Comme on le voit, la vocation universelle de l’Eglise en
train de se constituer s’exprime ici à travers une correspondance
symbolique entre ce que l’on pourrait appeler, par facilité, nature et
culture. De même que le monde connu compte alors quatre régions et que
l’on s’y oriente comme encore aujourd’hui en fonction des quatre points
cardinaux, il doit y avoir quatre évangiles. Une telle correspondance
relève de la rationalité
antique : une volonté de percevoir le monde comme ordonné, mais qui
s’exprime dans des formes bien différentes de la rationalité
technoscientifique qui est la nôtre depuis la modernité
Dans cette justification symbolique du nombre 4, il faut
bien sûr voir la volonté de délimiter le canon, en particulier
d’extirper les évangiles dits gnostiques (par exemple les évangiles de
Thomas, de Marie, de Vérité). Mais il faut y voir aussi la volonté de
préserver une certaine pluralité des textes canoniques contre la
tentative de les uniformiser. Tel était en effet le projet de Tatien
(mort vers 180) : tirer de ces quatre évangiles un unique récit, le Diatessaron, littéralement « (un) à travers quatre ».

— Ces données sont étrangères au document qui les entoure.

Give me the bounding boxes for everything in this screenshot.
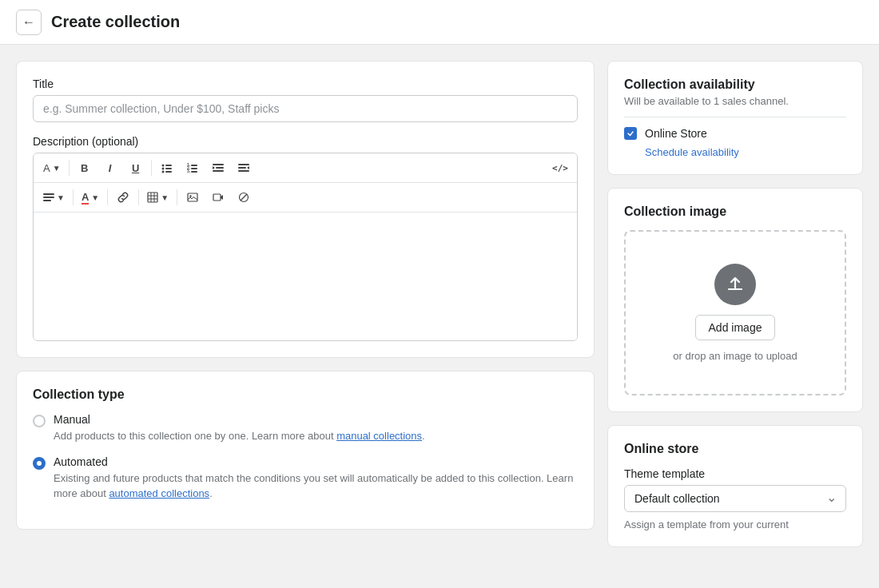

Plus hardi encore était le projet de Marcion du Pont (originaire du sud de la Mer Noire, région aujourd’hui turque, floruit vers
140-160), puisque celui-ci chercha à répandre dans la chrétienté un
évangile de sa composition, s’inspirant principalement de Luc, mais
arrachant le tout au fonds vétérotestamentaire relu comme la geste d’un
dieu mauvais. Dans cette relecture qui constitue l’une des formes de ce
phénomène complexe qu’est le gnosticisme,
le monde matériel, si imparfait, est tenu pour la création d’un mauvais
démiurge. Le vrai Dieu ne se serait pas souillé les mains en donnant
forme à la terre, ni n’aurait condamné l’homme à vivre dans un monde où
il souffre. C’est ce Dieu transcendant et bon dont Jésus aurait
proclamé l’existence et le dessein de salut, s’attirant ainsi l’ire des
juifs dont le Dieu serait en fait le mauvais démiurge… Faut-il préciser
que le propos de Marcion est antijuif ? Antijuifs, plusieurs Pères de
l’Eglise le furent aussi, mais sans pour autant renoncer à l’ancrage
vétérotestamentaire du christianisme. Ils se contentèrent – mais
était-ce mieux ? – de considérer que les promesses faites à Israël étaient destinées à se réaliser dans l’Eglise.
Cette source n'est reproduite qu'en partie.